EXERCISE DETAILS - Restate word for word the lines of the material below, from the line with "Список Избранное" to the line with "Смартфоны Honor", both lines included, and no others.

═════ RECORDS SUPPLIED

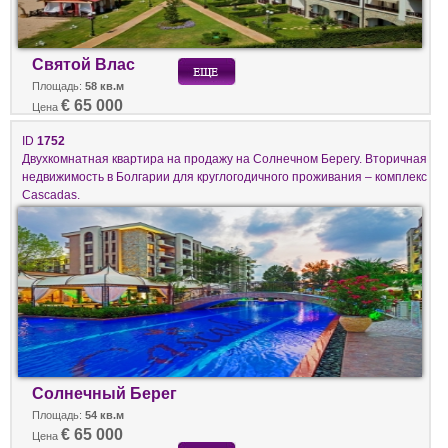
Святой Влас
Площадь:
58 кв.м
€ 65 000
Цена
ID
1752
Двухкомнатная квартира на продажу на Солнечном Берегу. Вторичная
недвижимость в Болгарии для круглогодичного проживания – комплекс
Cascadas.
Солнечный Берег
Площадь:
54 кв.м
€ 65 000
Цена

══════════
═════ RECORDS SUPPLIED

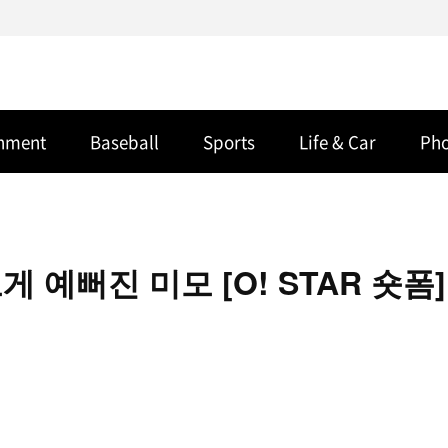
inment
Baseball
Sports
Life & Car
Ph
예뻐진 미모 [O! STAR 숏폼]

══════════
═════ RECORDS SUPPLIED

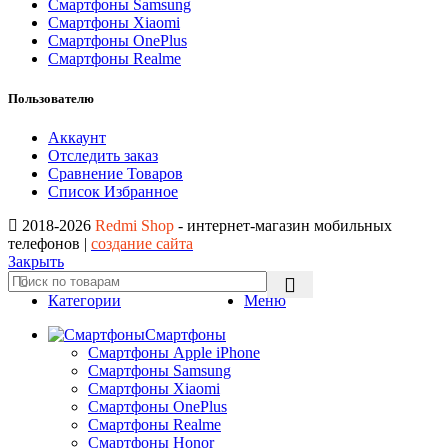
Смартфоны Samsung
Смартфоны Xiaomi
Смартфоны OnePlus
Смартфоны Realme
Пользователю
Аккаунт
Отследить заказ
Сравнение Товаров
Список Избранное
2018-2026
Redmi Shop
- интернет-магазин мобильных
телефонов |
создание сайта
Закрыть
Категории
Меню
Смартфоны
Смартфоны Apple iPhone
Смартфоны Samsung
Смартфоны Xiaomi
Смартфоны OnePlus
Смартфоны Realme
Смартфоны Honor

══════════

RESULT OF THE EXERCISE -
Список Избранное
2018-2026
Redmi Shop
- интернет-магазин мобильных
телефонов |
создание сайта
Закрыть
Категории
Меню
Смартфоны
Смартфоны Apple iPhone
Смартфоны Samsung
Смартфоны Xiaomi
Смартфоны OnePlus
Смартфоны Realme
Смартфоны Honor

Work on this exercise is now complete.